One technique to tame the unruliness of big, complex programs is to break them down into smaller components that are more-easily written, debugged, and extended. Increasingly, many software firms are turning to a programming style called ``object-oriented programming'' for help. ``Using the object-oriented style,'' says Bjarne Stroustrup of AT&T Bell Laboratories, ``you can get more work done with less hassle.''
Traditional programming languages force programs to represent information inside their programs with a small set of predefined types, such as numbers or strings of letters.
With object-oriented languages, ``you build your own types and then use them,'' Dr. Stroustrup says.

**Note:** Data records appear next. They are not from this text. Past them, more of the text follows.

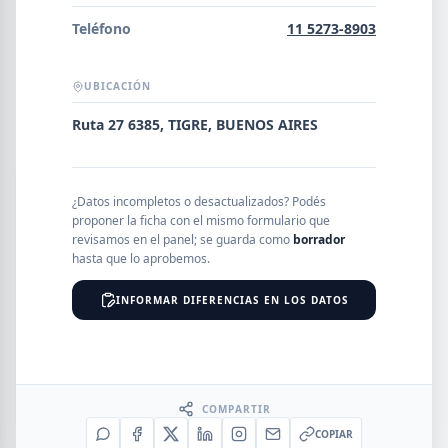
Error al cargar empresas.
Teléfono
11 5273-8903
UBICACIÓN
Buscar
Ruta 27 6385, TIGRE, BUENOS AIRES
NOMBRE
¿Datos incompletos o desactualizados? Podés
proponer la ficha con el mismo formulario que
revisamos en el panel; se guarda como
borrador
hasta que lo aprobemos.
SEGMENTO
INFORMAR DIFERENCIAS EN LOS DATOS
PROVINCIA
COMPARTIR
COPIAR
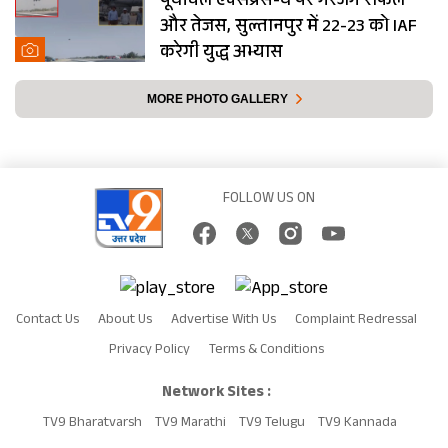
पूर्वांचल एक्सप्रेस-वे पर गरजेंगे राफेल
और तेजस, सुल्तानपुर में 22-23 को IAF
करेगी युद्ध अभ्यास
MORE PHOTO GALLERY
FOLLOW US ON
Contact Us
About Us
Advertise With Us
Complaint Redressal
Privacy Policy
Terms & Conditions
Network Sites :
TV9 Bharatvarsh
TV9 Marathi
TV9 Telugu
TV9 Kannada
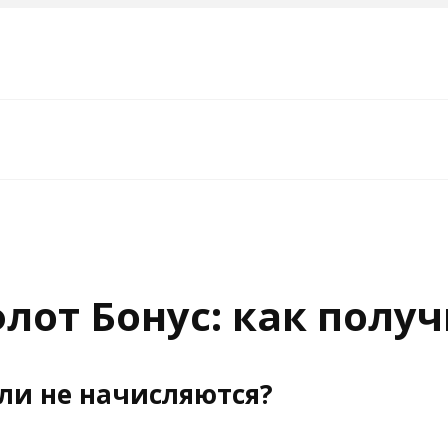
лот Бонус: как полу
ли не начисляются?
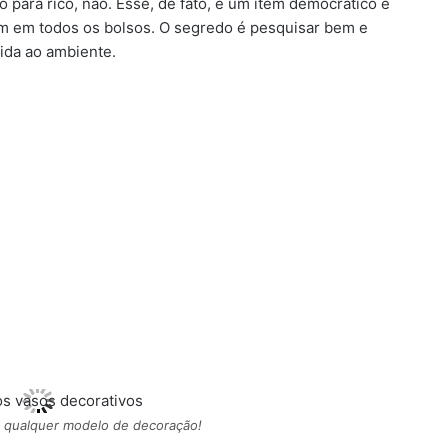
para rico, não. Esse, de fato, é um item democrático e
m em todos os bolsos. O segredo é pesquisar bem e
ida ao ambiente.
 qualquer modelo de decoração!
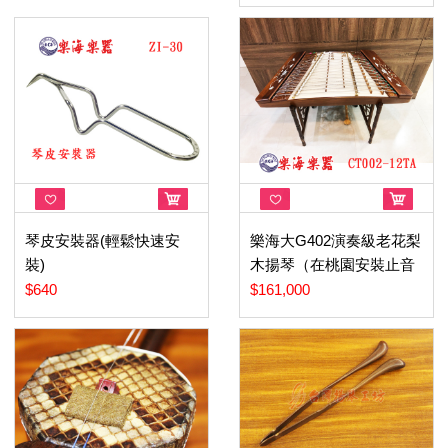
琴皮安裝器(輕鬆快速安
樂海大G402演奏級老花梨
裝)
木揚琴（在桃園安裝止音
器）
$640
$161,000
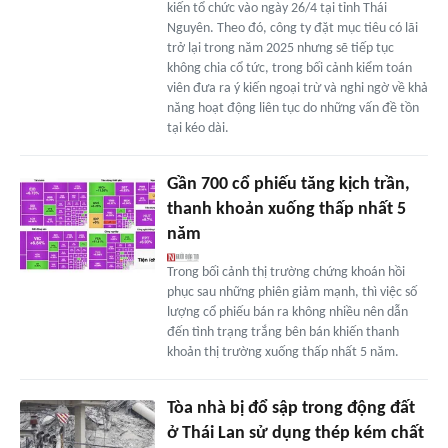
kiến tổ chức vào ngày 26/4 tại tỉnh Thái
Nguyên. Theo đó, công ty đặt mục tiêu có lãi
trở lại trong năm 2025 nhưng sẽ tiếp tục
không chia cổ tức, trong bối cảnh kiểm toán
viên đưa ra ý kiến ngoại trừ và nghi ngờ về khả
năng hoạt động liên tục do những vấn đề tồn
tại kéo dài.
Gần 700 cổ phiếu tăng kịch trần,
thanh khoản xuống thấp nhất 5
năm
Trong bối cảnh thị trường chứng khoán hồi
phục sau những phiên giảm mạnh, thì việc số
lượng cổ phiếu bán ra không nhiều nên dẫn
đến tình trạng trắng bên bán khiến thanh
khoản thị trường xuống thấp nhất 5 năm.
Tòa nhà bị đổ sập trong động đất
ở Thái Lan sử dụng thép kém chất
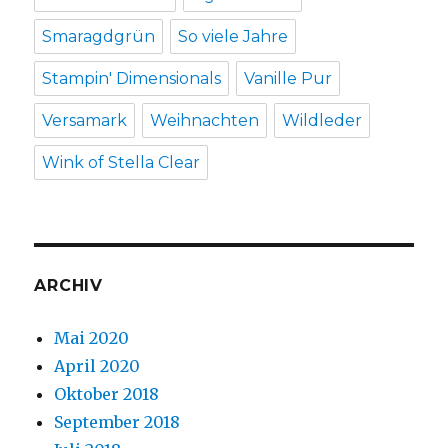
Smaragdgrün
So viele Jahre
Stampin' Dimensionals
Vanille Pur
Versamark
Weihnachten
Wildleder
Wink of Stella Clear
ARCHIV
Mai 2020
April 2020
Oktober 2018
September 2018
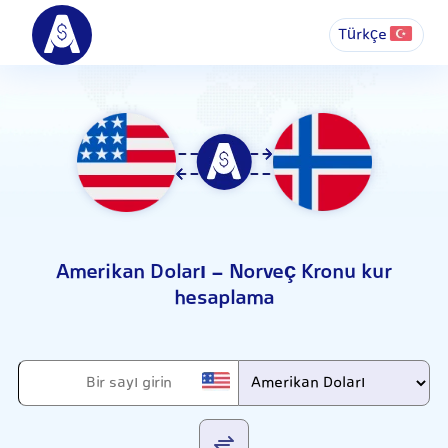
Türkçe
Amerikan Doları - Norveç Kronu kur
hesaplama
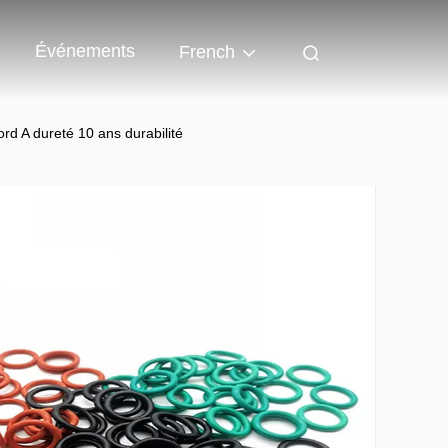
Événements
French
rd A dureté 10 ans durabilité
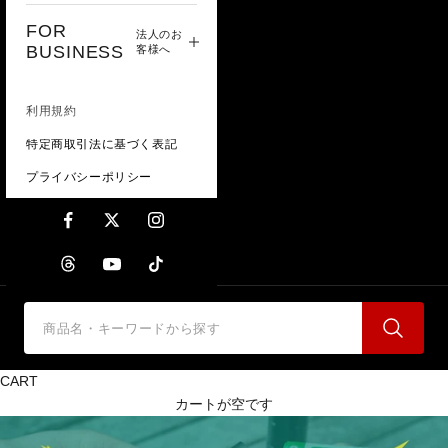
FOR
法人のお
BUSINESS
客様へ
利用規約
特定商取引法に基づく表記
プライバシーポリシー
CART
カートが空です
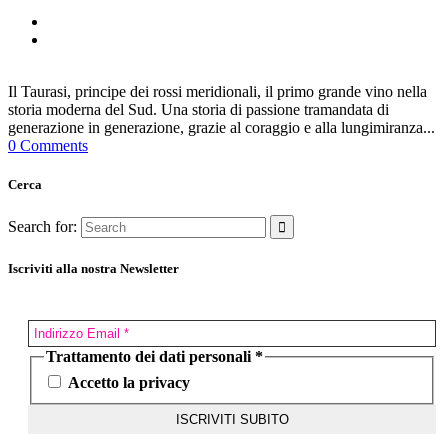
Il Taurasi, principe dei rossi meridionali, il primo grande vino nella
storia moderna del Sud. Una storia di passione tramandata di
generazione in generazione, grazie al coraggio e alla lungimiranza...
0 Comments
Cerca
Search for:
Iscriviti alla nostra Newsletter
Trattamento dei dati personali
*
Accetto la privacy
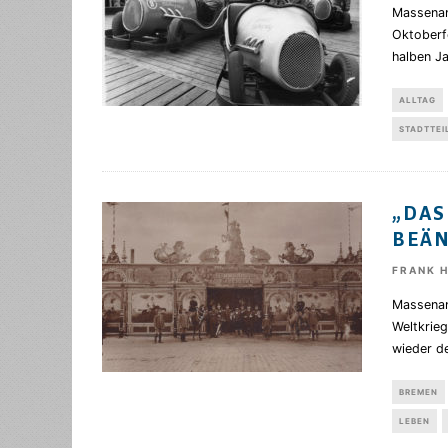
Massenan
Oktoberfe
halben J
ALLTAG
STADTTEI
„DAS
BEÄ
FRANK 
Massenan
Weltkrieg
wieder de
BREMEN
LEBEN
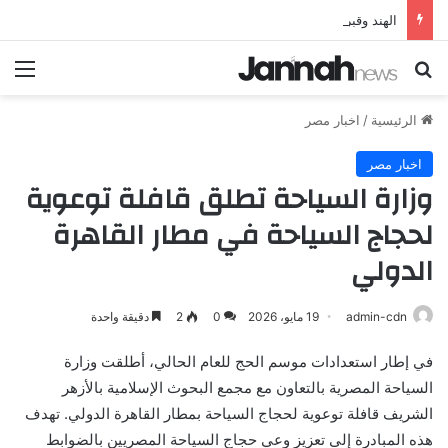
الهند وقبرص تعززان علاقاتهما من خلال تأسيس شراكة استراتيجية جديدة
بحث عن
الق
الرئيسية
/
اخبار مصر
اخبار مصر
وزارة السياحة تطلق قافلة توعوية
لحجاج السياحة في مطار القاهرة
الدولي
admin-cdn
19 مايو، 2026
0
2
دقيقة واحدة
في إطار استعدادات موسم الحج للعام الحالي، أطلقت وزارة
السياحة المصرية بالتعاون مع مجمع البحوث الإسلامية بالأزهر
الشريف قافلة توعوية لحجاج السياحة بمطار القاهرة الدولي. تهدف
هذه المبادرة إلى تعزيز وعي حجاج السياحة المصريين بالضوابط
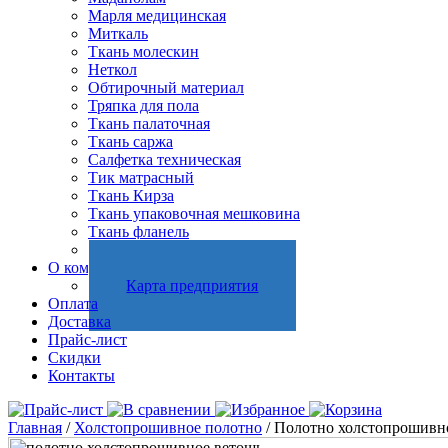
Марля медицинская
Миткаль
Ткань молескин
Неткол
Обтирочный материал
Тряпка для пола
Ткань палаточная
Ткань саржа
Салфетка техническая
Тик матрасный
Ткань Кирза
Ткань упаковочная мешковина
Ткань фланель
Холстопрошивное полотно
О компании
Карта предприятия
Оплата
Доставка
Прайс-лист
Скидки
Контакты
Главная
/
Холстопрошивное полотно
/ Полотно холстопрошивное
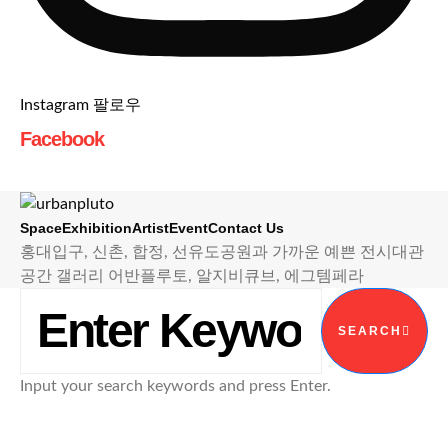
Instagram 팔로우
Facebook
Space
Exhibition
Artist
Event
Contact Us
홍대입구, 신촌, 합정, 선유도공원과 가까운 예쁜 전시대관
공간 갤러리 어반플루토, 알지비큐브, 에그템페라
SEARCH FOR:
SEARCH
Input your search keywords and press Enter.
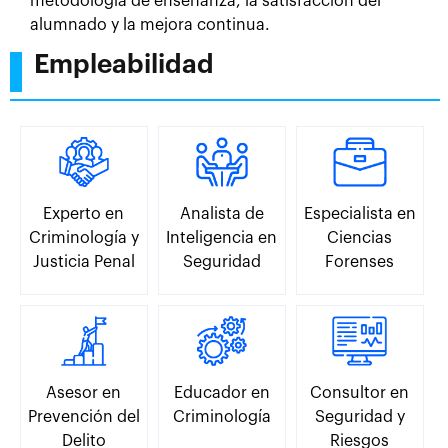
metodología de enseñanza, la satisfacción del
alumnado y la mejora continua.
Empleabilidad
Experto en
Analista de
Especialista en
Criminología y
Inteligencia en
Ciencias
Justicia Penal
Seguridad
Forenses
Asesor en
Educador en
Consultor en
Prevención del
Criminología
Seguridad y
Delito
Riesgos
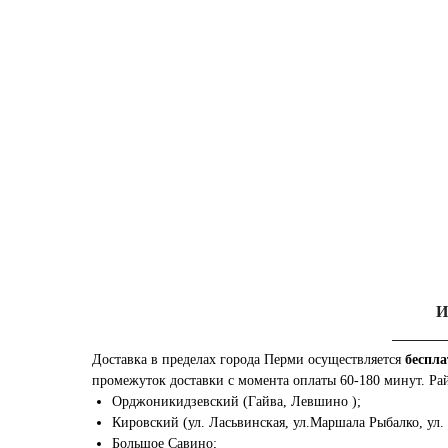
И
Доставка в пределах города Перми осуществляется
беспла
промежуток доставки с момента оплаты 60-180 минут. Ра
Орджоникидзевский (Гайва, Левшино );
Кировский (ул. Ласьвинская, ул.Маршала Рыбалко, ул.
Большое Савино;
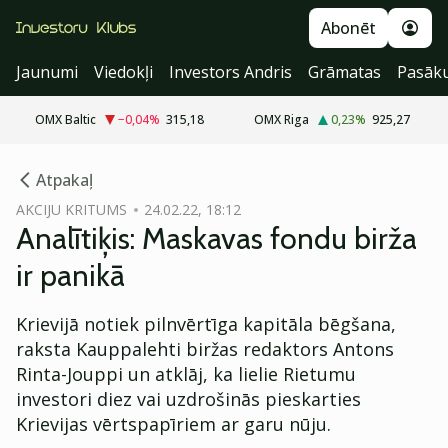
Abonēt
Jaunumi
Viedokļi
Investors Andris
Grāmatas
Pasāk
OMX Baltic
−0,04
%
315,18
OMX Riga
0,23
%
925,27
cebook
Atpakaļ
Twitter)
AKCIJU KRITUMS
24.02.22, 18:12
Analītiķis: Maskavas fondu birža
kedIn
ir panikā
ail
Krievijā notiek pilnvērtīga kapitāla bēgšana,
k
raksta Kauppalehti biržas redaktors Antons
Rinta-Jouppi un atklāj, ka lielie Rietumu
investori diez vai uzdrošinās pieskarties
Krievijas vērtspapīriem ar garu nūju.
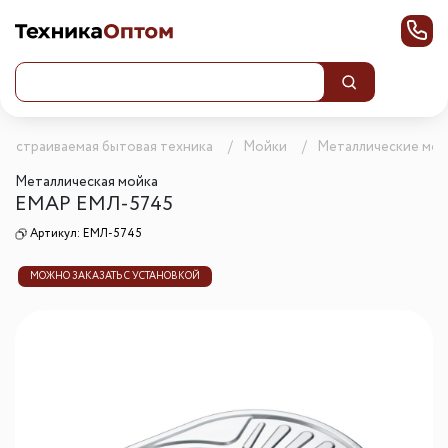
Встраиваемая бытовая техника
Мойки
Металлические мой
Металлическая мойка
ЕМАР ЕМЛ-5745
Артикул:
ЕМЛ-5745
МОЖНО ЗАКАЗАТЬ С УСТАНОВКОЙ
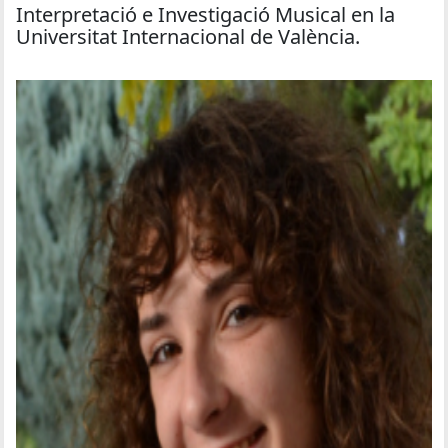
Interpretació e Investigació Musical en la
Universitat Internacional de València.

Because new types are built from old ones, it is easier to add new features to programs that are written in the object-oriented style.
Using object-oriented programming, says Jim Howard, a senior engineer at Mentor Graphics, it is simple to put together a ``prototype'' version of a program and ``take it for a test drive. You can worry about the internal implementation later.'' That makes programs easier to understand and faster to develop, Mr. Howard says.
Mentor Graphics, an Oregon company that writes software for computer-aided design, was one of the first large software houses to rewrite its product into an object-oriented programming language. Doing so has made a tremendous difference.
``The number of lines of code we are writing is about the same, but they do more and they are more carefully thought out,'' Howard says. ``We often find that people spend a lot of time very carefully defining the interface, the class definition.'' Once that is done, he says, writing the rest of the program is so simple that ``you can almost do it on autopilot.''
Object-oriented programming was first used in the Norwegian Computer Center in 1968, says Stroustrup, and made its US debut at the Xerox Palo Alto Research Center in the 1970s. ``What's happening now is that it's becoming commercially available, it's becoming understood, and it's becoming [fast] enough'' to run on personal computers, he says.